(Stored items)

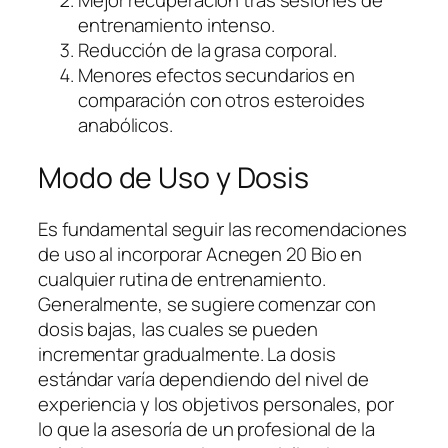
Mejor recuperación tras sesiones de
entrenamiento intenso.
Reducción de la grasa corporal.
Menores efectos secundarios en
comparación con otros esteroides
anabólicos.
Modo de Uso y Dosis
Es fundamental seguir las recomendaciones
de uso al incorporar Acnegen 20 Bio en
cualquier rutina de entrenamiento.
Generalmente, se sugiere comenzar con
dosis bajas, las cuales se pueden
incrementar gradualmente. La dosis
estándar varía dependiendo del nivel de
experiencia y los objetivos personales, por
lo que la asesoría de un profesional de la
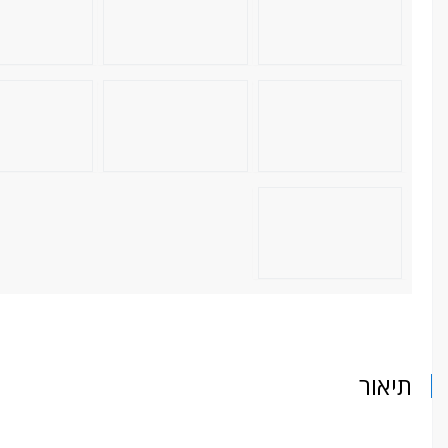
תיאור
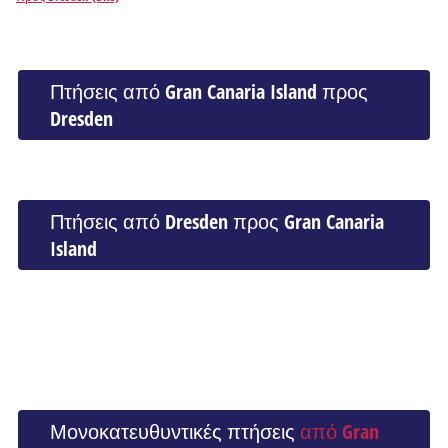
Πτήσεις από Gran Canaria Island προς
Dresden
Πτήσεις από Dresden προς Gran Canaria
Island
Μονοκατευθυντικές πτήσεις
από Gran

Try it
Repeat the records word for word and drop any pictures.

Problem solution
Mejor recuperación tras sesiones de
entrenamiento intenso.
Reducción de la grasa corporal.
Menores efectos secundarios en
comparación con otros esteroides
anabólicos.
Modo de Uso y Dosis
Es fundamental seguir las recomendaciones
de uso al incorporar Acnegen 20 Bio en
cualquier rutina de entrenamiento.
Generalmente, se sugiere comenzar con
dosis bajas, las cuales se pueden
incrementar gradualmente. La dosis
estándar varía dependiendo del nivel de
experiencia y los objetivos personales, por
lo que la asesoría de un profesional de la
תיאור
Πτήσεις από Gran Canaria Island προς
Dresden
Πτήσεις από Dresden προς Gran Canaria
Island
Μονοκατευθυντικές πτήσεις
από Gran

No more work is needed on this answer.